Stephen Dinan, Washington Times, December 3, 2017
Puerto Rico Gov. Ricardo Rossello Nevares last month asked federal taxpayers to shell out $94 billion to pay for the territory’s recovery from Hurricane Maria — then turned around and paid out about $100 million in Christmas bonuses to island government employees.
The governor’s aides say the bonuses are a longstanding tradition and part of the law, and were planned for in the budget approved last summer.
But that budget came well before Hurricanes Irma and Maria slammed into Puerto Rico, leaving much of the territory in ruin and leaving the government begging for federal assistance.
The island’s financial oversight board, created by Congress as part of a deal to bail the government out of a potential debt default last year, called the payments “imprudent” and said the hurricanes should have forced the governor to rethink his decisions.
“Puerto Rico has demonstrated time and time again that its government is incapable of responsibly handling its finances.

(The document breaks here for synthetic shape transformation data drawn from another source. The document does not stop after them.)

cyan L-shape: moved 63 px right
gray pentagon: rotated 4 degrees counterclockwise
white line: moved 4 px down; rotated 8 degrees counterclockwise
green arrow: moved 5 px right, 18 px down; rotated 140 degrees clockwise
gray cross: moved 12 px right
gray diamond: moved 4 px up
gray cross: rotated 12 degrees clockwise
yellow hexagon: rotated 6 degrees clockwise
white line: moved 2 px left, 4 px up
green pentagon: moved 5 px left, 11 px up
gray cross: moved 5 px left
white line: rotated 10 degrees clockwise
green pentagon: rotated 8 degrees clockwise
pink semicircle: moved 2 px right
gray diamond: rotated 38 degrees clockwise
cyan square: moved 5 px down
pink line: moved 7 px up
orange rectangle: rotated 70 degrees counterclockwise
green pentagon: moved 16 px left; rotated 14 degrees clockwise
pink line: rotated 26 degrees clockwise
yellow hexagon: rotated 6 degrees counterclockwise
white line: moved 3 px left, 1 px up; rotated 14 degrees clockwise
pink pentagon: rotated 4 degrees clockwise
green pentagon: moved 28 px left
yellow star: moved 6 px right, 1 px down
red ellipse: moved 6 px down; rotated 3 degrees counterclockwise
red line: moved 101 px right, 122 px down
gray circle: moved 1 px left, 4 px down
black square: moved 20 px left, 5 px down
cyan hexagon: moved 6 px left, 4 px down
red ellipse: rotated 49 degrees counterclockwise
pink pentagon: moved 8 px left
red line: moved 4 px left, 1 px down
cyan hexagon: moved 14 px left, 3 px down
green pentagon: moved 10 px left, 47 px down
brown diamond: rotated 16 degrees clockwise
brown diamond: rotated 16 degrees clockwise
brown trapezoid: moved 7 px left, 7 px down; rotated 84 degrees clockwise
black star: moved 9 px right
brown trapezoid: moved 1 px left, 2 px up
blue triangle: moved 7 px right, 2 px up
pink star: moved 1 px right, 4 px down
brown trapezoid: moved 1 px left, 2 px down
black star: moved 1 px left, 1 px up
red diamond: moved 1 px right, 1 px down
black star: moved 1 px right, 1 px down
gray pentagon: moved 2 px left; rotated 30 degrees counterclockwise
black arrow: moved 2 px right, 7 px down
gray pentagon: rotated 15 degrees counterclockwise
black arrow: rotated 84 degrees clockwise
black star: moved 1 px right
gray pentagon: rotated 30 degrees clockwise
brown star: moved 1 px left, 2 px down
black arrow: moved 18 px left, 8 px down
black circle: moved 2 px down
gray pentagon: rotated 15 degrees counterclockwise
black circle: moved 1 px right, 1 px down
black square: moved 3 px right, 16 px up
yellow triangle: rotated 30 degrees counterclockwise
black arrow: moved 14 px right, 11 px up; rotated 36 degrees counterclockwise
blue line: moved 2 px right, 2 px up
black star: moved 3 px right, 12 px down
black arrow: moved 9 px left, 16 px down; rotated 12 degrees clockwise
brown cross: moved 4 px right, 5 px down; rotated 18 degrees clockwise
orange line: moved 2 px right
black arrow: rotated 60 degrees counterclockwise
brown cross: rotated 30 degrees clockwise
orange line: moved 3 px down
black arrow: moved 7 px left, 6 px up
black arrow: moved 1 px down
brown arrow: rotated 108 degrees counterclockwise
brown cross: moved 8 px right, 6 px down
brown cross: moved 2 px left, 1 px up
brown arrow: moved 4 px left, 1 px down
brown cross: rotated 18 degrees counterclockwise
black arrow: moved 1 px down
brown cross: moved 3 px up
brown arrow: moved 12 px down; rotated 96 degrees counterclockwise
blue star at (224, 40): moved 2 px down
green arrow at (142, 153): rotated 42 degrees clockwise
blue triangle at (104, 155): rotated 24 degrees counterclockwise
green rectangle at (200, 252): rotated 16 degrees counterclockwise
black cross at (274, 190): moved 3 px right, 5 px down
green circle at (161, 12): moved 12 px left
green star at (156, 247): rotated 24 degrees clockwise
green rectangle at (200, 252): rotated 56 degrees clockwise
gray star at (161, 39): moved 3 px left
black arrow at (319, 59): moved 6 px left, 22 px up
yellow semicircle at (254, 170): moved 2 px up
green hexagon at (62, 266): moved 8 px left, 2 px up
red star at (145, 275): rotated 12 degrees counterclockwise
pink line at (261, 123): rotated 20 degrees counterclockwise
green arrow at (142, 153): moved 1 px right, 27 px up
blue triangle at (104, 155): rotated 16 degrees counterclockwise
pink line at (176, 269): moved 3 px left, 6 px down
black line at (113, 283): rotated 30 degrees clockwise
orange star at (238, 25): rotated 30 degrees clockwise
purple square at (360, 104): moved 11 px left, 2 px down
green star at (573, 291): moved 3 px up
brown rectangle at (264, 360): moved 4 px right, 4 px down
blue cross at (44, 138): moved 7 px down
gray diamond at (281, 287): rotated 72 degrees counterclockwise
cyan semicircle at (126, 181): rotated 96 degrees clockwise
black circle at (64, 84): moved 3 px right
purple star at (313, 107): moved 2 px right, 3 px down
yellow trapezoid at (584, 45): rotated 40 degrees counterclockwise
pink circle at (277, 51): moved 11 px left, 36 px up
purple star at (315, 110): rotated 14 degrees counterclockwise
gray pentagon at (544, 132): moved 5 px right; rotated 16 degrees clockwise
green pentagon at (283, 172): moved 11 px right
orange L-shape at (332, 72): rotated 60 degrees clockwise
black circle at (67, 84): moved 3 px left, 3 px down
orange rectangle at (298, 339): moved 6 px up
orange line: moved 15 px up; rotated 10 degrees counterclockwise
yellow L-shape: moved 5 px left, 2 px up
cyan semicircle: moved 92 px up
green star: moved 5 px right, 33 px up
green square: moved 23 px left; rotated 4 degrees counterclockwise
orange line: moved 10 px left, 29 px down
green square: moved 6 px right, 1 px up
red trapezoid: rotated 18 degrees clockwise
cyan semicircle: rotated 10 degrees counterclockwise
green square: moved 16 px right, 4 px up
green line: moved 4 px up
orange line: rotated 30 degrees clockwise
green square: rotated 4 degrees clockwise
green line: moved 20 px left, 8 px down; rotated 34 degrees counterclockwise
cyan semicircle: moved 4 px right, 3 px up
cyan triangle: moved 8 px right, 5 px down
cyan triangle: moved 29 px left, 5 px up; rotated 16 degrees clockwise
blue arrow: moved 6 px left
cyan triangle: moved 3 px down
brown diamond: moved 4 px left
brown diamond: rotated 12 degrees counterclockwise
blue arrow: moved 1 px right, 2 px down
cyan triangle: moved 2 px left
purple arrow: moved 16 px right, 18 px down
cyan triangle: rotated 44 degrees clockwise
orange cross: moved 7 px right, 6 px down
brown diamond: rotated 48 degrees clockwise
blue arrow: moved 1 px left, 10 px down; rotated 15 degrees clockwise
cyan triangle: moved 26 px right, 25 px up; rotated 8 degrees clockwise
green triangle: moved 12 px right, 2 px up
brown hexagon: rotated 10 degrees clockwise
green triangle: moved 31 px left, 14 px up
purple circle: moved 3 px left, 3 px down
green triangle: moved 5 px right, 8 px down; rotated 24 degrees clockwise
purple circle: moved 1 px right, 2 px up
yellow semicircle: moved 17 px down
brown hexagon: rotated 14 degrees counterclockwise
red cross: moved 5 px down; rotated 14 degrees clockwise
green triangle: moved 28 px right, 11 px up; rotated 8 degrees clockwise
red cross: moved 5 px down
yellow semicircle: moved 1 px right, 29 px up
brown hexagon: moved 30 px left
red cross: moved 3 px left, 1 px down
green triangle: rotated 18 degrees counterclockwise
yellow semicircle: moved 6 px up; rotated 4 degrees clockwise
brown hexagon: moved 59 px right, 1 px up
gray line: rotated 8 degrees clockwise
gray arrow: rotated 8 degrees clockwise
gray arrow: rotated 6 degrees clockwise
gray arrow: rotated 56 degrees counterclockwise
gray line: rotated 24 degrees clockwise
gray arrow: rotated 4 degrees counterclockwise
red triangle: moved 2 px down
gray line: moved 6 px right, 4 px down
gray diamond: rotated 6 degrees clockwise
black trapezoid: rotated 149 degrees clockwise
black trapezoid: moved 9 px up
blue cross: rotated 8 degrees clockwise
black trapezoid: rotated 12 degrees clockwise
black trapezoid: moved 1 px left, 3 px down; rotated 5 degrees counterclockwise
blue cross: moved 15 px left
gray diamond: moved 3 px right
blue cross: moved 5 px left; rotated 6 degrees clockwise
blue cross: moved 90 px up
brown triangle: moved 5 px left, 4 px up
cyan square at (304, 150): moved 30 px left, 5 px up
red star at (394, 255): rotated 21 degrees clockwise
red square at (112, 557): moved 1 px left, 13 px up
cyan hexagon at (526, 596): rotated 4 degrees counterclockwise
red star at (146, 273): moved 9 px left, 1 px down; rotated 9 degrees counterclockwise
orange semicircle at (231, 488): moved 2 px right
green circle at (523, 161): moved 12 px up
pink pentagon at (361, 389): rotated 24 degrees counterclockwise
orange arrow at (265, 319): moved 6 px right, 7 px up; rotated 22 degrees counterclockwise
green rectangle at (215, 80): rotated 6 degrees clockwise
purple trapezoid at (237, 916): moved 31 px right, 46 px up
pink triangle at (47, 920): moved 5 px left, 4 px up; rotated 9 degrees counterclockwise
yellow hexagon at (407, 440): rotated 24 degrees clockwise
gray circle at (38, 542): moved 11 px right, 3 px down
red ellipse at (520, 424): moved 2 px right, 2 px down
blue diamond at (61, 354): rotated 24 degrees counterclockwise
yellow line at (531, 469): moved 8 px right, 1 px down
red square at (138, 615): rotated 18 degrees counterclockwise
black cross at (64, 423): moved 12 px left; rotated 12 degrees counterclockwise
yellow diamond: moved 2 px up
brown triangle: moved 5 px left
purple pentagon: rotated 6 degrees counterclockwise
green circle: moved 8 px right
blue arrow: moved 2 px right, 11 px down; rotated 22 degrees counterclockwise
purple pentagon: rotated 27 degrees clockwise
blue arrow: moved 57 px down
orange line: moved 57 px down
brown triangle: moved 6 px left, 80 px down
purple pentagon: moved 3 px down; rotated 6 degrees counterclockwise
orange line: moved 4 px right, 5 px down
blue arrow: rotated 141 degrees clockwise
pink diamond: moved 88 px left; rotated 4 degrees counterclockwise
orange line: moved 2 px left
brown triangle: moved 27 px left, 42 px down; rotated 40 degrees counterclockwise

This is yet another such instance,” Rep. Tom McClintock, who sits on the House committee with oversight over Puerto Rico, told The Washington Times in a statement after the bonuses were revealed.
The bonuses, which analysts said are not uncommon in Latin America, date back to the 1970s in Puerto Rico. But they’ve been controversial in recent years as the island has struggled with debt. The payments in 2015, of about $120 million, sparked a fierce debate.
This year the payments will total $113 million, the government told Bloomberg News. Some 250,000 people get bonuses, with current workers averaging $600 bonus and retirees getting about $200, Bloomberg reported.
The office of Jenniffer Gonzalez-Colon, Puerto Rico’s nonvoting member of Congress, didn’t respond to five emails or phone calls seeking comment since Thursday.